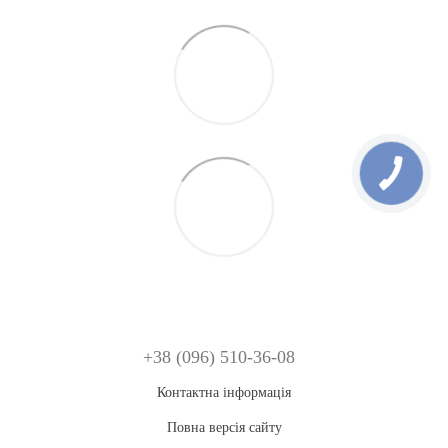
+38 (096) 510-36-08
Контактна інформація
Повна версія сайту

======

#### Task instructions:
Without the pictures, write out every line above exactly as it appears.

#### Exercise answer:
+38 (096) 510-36-08
Контактна інформація
Повна версія сайту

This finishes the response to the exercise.